Design Fiction - Serendipity

Context

Written on August 21, 2019, in response to IDEO's prompt about Design Fiction: "Show us a moment or experience in 2050 that's different from today. "



image from istock


It’s Monday. My project has been going smoothly, but I’m losing motivation… probably because I haven’t talked to a single living soul for 10 months now.

It’s common to be in this hermit zone after lacking real-life interactions for a while. Although there’s easy access to physical sustenances and mental stimulations, which allows us to remain recluse for a long time, frankly, it’s a terrible state of mind to be in.

I end up doing this anyways because it’s easier to close up and avoid complicated human relations. Whenever I’m stuck in this zone, my remedy is to go dig up some old junk I bought off archived clouds, because codes and datasets are easier to decipher than human emotions.

That’s how I came across this site from 50 years ago.

Apparently people from the early 2000s like to write about their lives on these “blogs”. It took me a while to restore the server and reconstruct the host site, since the infrastructure is so old and janky… but alas, it’s alive again.

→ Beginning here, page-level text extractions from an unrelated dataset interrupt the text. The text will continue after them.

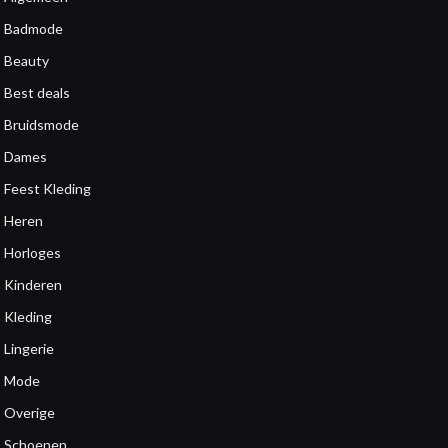
Badmode
Beauty
Best deals
Bruidsmode
Dames
Feest Kleding
Heren
Horloges
Kinderen
Kleding
Lingerie
Mode
Overige
Schoenen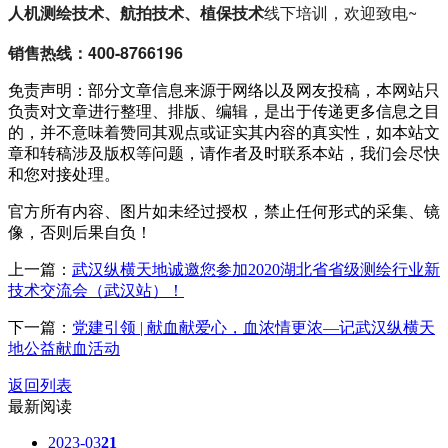
人机测绘技术、航拍技术、植保技术
线下培训，欢迎致电~
销售热线：400-8766196
免责声明：部分文章信息来源于网络以及网友投稿，本网站只
负责对文章进行整理、排版、编辑，是出于传递更多信息之目
的，并不意味着赞同其观点或证实其内容的真实性，如本站文
章和转稿涉及版权等问题，请作者及时联系本站，我们会尽快
和您对接处理。
官方所有内容、图片如未经过授权，禁止任何形式的采集、镜
像，否则后果自负！
上一篇：
武汉纵横天地诚邀您参加2020湖北省省级测绘行业新
技术交流会（武汉站）！
下一篇：
党建引领 | 献血献爱心，血浓情更浓—记武汉纵横天
地公益献血活动
返回列表
最新阅读
2023-03
21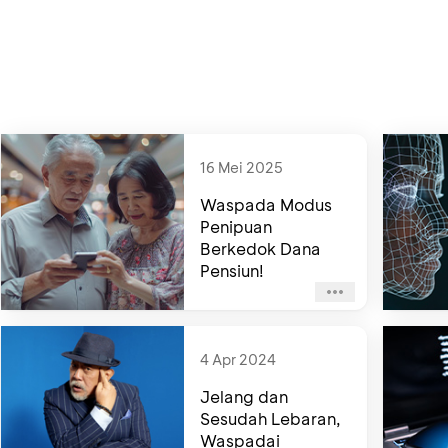
16 Mei 2025
Waspada Modus
Penipuan
Berkedok Dana
Pensiun!
4 Apr 2024
Jelang dan
Sesudah Lebaran,
Waspadai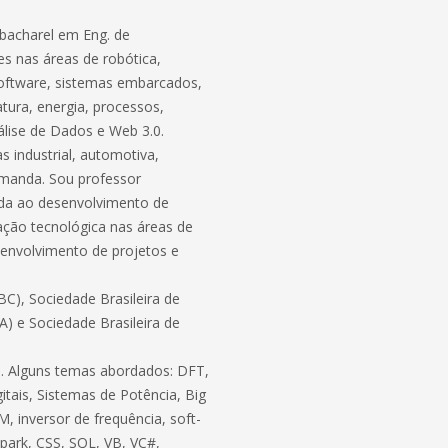
bacharel em Eng. de
s nas áreas de robótica,
software, sistemas embarcados,
atura, energia, processos,
lise de Dados e Web 3.0.
 industrial, automotiva,
demanda. Sou professor
ada ao desenvolvimento de
ação tecnológica nas áreas de
envolvimento de projetos e
C), Sociedade Brasileira de
BA) e Sociedade Brasileira de
ico. Alguns temas abordados: DFT,
itais, Sistemas de Potência, Big
, inversor de frequência, soft-
 Spark, CSS, SQL, VB, VC#,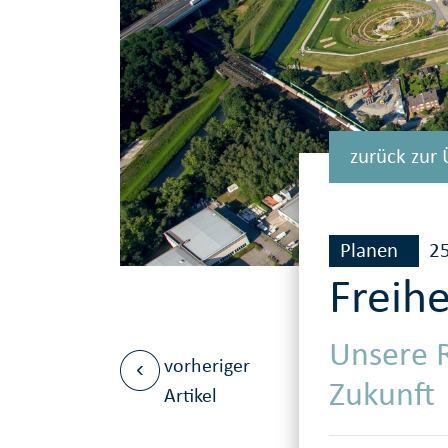
zurück zur 
Planen
2
Freih
Unsere R
vorheriger
Zukunft
Artikel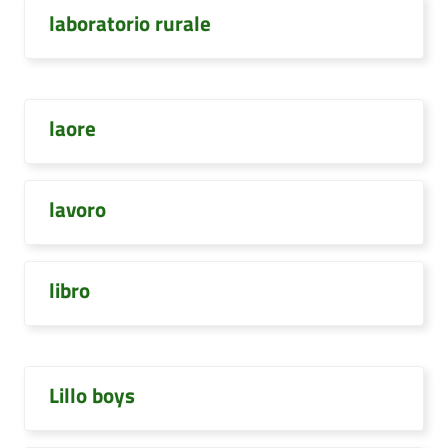
laboratorio rurale
laore
lavoro
libro
Lillo boys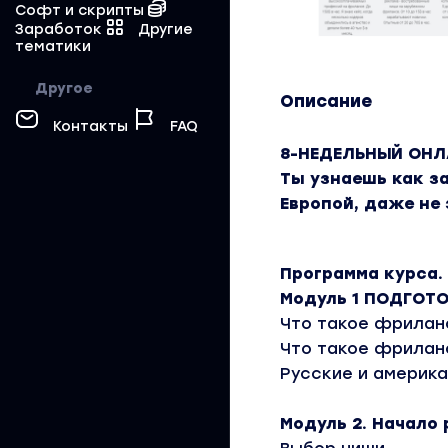
Софт и скрипты
Заработок
Другие
тематики
Другое
Описание
Контакты
FAQ
8-НЕДЕЛЬНЫЙ ОНЛ
Ты узнаешь как з
Европой, даже не 
Программа курса.
Модуль 1 ПОДГОТ
Что такое фрилан
Что такое фрилан
Русские и америк
Модуль 2. Начало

I managed to sign up and registered my own blog, but when I tried to set the name of this blog thing to my own name, it told me that the name has been taken. I decided to look it up and see who took my name, and voila: locaserv42a9p://magnolia.blogspot.com/.

There are only two posts, but my interest was immediately drawn. The emotions there are so raw and lively. Even though I have no idea who she is, and know practically nothing about how people lived 50 years ago, I can almost see through the screen, a slice of her life. Two brief yet intimate moments that she had shared on the internet half a century ago.

Even after time’s dilution, what I was able to pick up through simple plain texts is stronger than what I’ve ever personally felt. Ironically, I haven’t felt this strong of an urge to connect with another human in a long time, and when I did, it’s through this pile of 50-year-old internet junk.

I don’t even know if she’s still alive.

I’m trying to brainstorm ideas now. Maybe I’ll dig through some more social media archives, match her profile, and feed her data into an AI simulation to mock up a virtual character of her…… Time for a new project, I guess.